WiFi is slow and unreliable in comparison to the Ethernet whose cords we’ve been quick to cut. A common estimate is that fifty percent of airtime on a WiFi network is spent detecting and correcting errors (“Measuring the Reliability of 802.11 WiFi Networks,” https://wiki.packets2photons.com/images/2/20/Reliability_of_WiFi.pdf). There’s no longer just a computer on every desktop. Now there are two or three. Instead of a single television in a household or even entertainment centers in multiple rooms, multiple devices stream simultaneously. Devices are designed for WiFi connectivity alone while manufacturers nix IEEE 802.3 NICs (the network interface cards that support cabled Ethernet connections).
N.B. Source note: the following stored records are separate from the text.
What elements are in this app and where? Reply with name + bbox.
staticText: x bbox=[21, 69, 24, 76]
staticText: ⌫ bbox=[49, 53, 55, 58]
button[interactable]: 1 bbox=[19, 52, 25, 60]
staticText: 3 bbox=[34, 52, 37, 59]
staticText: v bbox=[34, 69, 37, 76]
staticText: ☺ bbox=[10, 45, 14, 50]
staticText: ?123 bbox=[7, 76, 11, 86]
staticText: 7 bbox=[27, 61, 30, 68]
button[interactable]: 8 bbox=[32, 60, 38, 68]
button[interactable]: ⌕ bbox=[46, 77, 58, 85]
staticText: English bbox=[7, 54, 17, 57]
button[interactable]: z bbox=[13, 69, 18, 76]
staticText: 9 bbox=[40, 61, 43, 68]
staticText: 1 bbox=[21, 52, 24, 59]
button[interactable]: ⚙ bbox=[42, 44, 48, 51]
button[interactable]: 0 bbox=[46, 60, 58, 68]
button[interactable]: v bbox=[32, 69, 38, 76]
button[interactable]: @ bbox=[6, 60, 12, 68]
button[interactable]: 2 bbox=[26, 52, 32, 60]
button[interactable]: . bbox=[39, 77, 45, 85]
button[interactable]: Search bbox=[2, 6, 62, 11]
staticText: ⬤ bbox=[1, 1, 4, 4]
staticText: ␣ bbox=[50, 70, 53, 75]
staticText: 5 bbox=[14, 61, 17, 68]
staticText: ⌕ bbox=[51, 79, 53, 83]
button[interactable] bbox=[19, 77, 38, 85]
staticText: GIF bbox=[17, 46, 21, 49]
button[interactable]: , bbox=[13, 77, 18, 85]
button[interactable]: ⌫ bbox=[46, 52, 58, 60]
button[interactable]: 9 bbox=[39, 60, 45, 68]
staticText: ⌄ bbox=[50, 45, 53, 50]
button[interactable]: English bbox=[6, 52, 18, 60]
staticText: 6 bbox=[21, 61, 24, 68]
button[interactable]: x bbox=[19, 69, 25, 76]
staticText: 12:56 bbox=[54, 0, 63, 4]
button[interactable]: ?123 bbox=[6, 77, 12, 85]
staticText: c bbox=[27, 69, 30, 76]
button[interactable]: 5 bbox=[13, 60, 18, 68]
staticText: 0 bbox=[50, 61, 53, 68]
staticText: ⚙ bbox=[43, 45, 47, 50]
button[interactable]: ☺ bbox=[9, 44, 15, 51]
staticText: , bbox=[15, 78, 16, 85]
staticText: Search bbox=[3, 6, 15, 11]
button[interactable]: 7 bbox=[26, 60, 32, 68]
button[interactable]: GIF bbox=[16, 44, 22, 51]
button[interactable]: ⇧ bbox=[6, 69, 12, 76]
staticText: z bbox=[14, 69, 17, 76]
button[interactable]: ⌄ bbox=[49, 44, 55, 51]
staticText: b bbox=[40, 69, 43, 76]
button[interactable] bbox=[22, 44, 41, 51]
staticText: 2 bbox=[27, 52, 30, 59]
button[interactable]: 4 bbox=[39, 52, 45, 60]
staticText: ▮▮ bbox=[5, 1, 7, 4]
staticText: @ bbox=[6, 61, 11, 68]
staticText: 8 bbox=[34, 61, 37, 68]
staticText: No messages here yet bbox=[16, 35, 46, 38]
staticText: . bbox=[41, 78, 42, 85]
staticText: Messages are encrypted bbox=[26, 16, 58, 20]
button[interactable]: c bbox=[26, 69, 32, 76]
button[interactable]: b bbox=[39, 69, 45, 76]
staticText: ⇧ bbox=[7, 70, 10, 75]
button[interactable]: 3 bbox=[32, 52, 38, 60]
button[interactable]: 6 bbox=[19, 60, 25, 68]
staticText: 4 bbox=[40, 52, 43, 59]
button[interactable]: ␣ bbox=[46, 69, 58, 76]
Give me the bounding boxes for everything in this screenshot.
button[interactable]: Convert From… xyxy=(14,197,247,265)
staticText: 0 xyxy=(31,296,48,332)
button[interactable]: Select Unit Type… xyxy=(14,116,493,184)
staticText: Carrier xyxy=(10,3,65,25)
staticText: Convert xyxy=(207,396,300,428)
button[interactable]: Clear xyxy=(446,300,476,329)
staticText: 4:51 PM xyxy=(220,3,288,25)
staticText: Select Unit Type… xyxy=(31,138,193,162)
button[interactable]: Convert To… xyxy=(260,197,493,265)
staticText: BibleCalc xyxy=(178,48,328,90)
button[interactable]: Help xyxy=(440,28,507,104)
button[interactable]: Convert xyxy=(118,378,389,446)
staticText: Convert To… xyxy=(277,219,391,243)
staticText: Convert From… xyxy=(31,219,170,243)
More than two decades since the introduction of the 802.11 standard, our fascination with mobility and portability has been transformed into an obsession with WiFi power.

A fast router is no longer enough. The desire to defeat the dread dead spot has spawned a market niche for WiFi “boosters” that attempt to compensate for the faults of the standard by strengthening and lengthening the signal. Consumer devices on the market commonly repeat the WiFi signal or extend the range of the WiFi network with satellite devices that plug into household current and sync with the router. Multidimensional feature reviews lure readers with titles like “The Best WiFi and Signal Booster” (https://www.nytimes.com/wirecutter/reviews/best-wi-fi-extender/) and “The best way to blanket your entire home with WiFi” (https://www.cnet.com/reviews/google-wifi-review/2/). But WiFi signal is not contained in cable, and radio waves are not easily controlled. You can’t “blanket” every inch of a lot without giving your neighbor some coverage.
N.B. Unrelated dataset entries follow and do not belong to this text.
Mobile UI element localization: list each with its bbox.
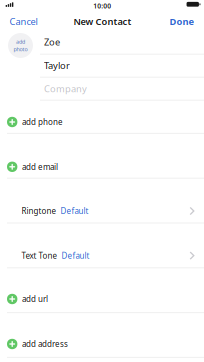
button[interactable]: add url <box>0 291 204 307</box>
staticText: Text Tone <box>22 250 58 261</box>
staticText: add address <box>22 339 68 349</box>
button[interactable]: Cancel <box>10 15 38 28</box>
button[interactable]: add address <box>0 336 204 352</box>
button[interactable]: add email <box>0 159 204 175</box>
staticText: Company <box>44 82 87 95</box>
button[interactable]: Zoe <box>0 35 204 49</box>
staticText: Default <box>62 250 90 261</box>
button[interactable]: Company <box>0 82 204 96</box>
button[interactable]: Done <box>170 15 194 28</box>
button[interactable]: add phone <box>0 114 204 130</box>
staticText: add url <box>22 294 48 304</box>
staticText: New Contact <box>74 15 132 28</box>
staticText: Default <box>60 206 88 216</box>
button[interactable]: Text Tone <box>0 248 204 264</box>
button[interactable]: add <box>8 33 33 58</box>
button[interactable]: Ringtone <box>0 203 204 219</box>
staticText: photo <box>14 46 28 53</box>
button[interactable]: Taylor <box>0 58 204 72</box>
staticText: add email <box>22 162 58 172</box>
staticText: add phone <box>22 117 63 127</box>
staticText: Zoe <box>44 36 60 48</box>
staticText: Cancel <box>10 15 38 28</box>
staticText: add <box>16 38 25 45</box>
staticText: 10:00 <box>93 2 111 10</box>
staticText: Ringtone <box>22 206 56 216</box>
staticText: Taylor <box>44 59 70 72</box>
staticText: Done <box>170 15 194 28</box>
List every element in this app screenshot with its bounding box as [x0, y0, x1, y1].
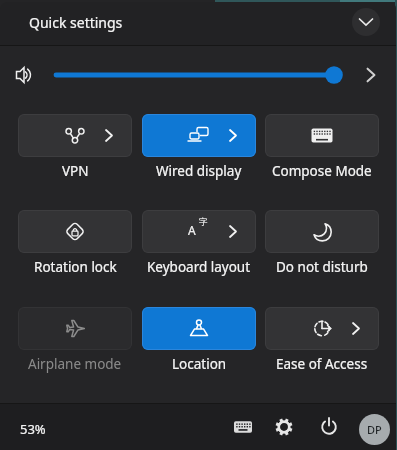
- button[interactable]: [142, 114, 256, 157]
- staticText: VPN: [62, 162, 89, 180]
- staticText: 字: [199, 217, 208, 228]
- staticText: Quick settings: [29, 13, 123, 32]
- staticText: Rotation lock: [34, 258, 117, 276]
- staticText: Location: [172, 355, 227, 373]
- staticText: Ease of Access: [276, 355, 368, 373]
- button[interactable]: [226, 410, 260, 444]
- button[interactable]: A: [142, 210, 256, 253]
- button[interactable]: [312, 410, 346, 444]
- button[interactable]: [265, 210, 379, 253]
- staticText: 53%: [20, 420, 46, 438]
- button[interactable]: [265, 307, 379, 350]
- staticText: Do not disturb: [276, 258, 368, 276]
- button[interactable]: [18, 307, 132, 350]
- button[interactable]: [142, 307, 256, 350]
- staticText: DP: [367, 422, 382, 437]
- staticText: Wired display: [156, 162, 242, 180]
- button[interactable]: DP: [359, 414, 390, 445]
- staticText: Airplane mode: [28, 355, 122, 373]
- button[interactable]: [352, 8, 380, 36]
- staticText: Keyboard layout: [147, 258, 251, 276]
- button[interactable]: [267, 410, 301, 444]
- button[interactable]: [18, 114, 132, 157]
- staticText: Compose Mode: [272, 162, 372, 180]
- staticText: A: [188, 222, 196, 238]
- button[interactable]: [358, 60, 388, 90]
- button[interactable]: [265, 114, 379, 157]
- button[interactable]: [18, 210, 132, 253]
Popular Mechanics assures us, “You don’t need to live in a large house or sprawling apartment to run into dreaded dead zones that make staying connected to the Wi-Fi a problem. A single router can sometimes struggle to provide complete internet coverage depending on your space’s layout and construction, or if there’s interference from nearby networks or other household devices.” (“The 9 Best WiFi Extenders for Fast Home Internet,” https://www.popularmechanics.com/technology/gear/a28747578/wifi-extenders/). As WiFi users struggle for access on the crowded 2.4G WiFi band, the drive to WiFi power becomes an arms race.
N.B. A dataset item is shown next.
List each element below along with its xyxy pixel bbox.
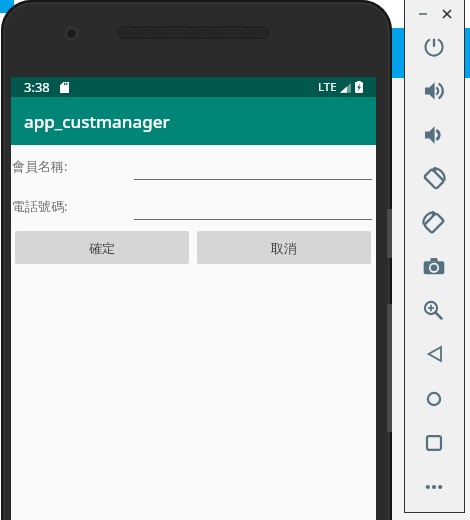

WiFi extenders provide a range of features. There are extenders that support only the 2.4G band as well as those providing dual-band support. “Desktop” models offer higher speeds with Ethernet ports; plug-in extenders have smaller form factors with push-button sync to the router. Some extenders sport antennas for MU-MIMO and beamforming protocols like 802.11ac and 802.11n, as well as offering legacy support for 802.11a/b/g. The capabilities of the extender are generally limited by those of the router.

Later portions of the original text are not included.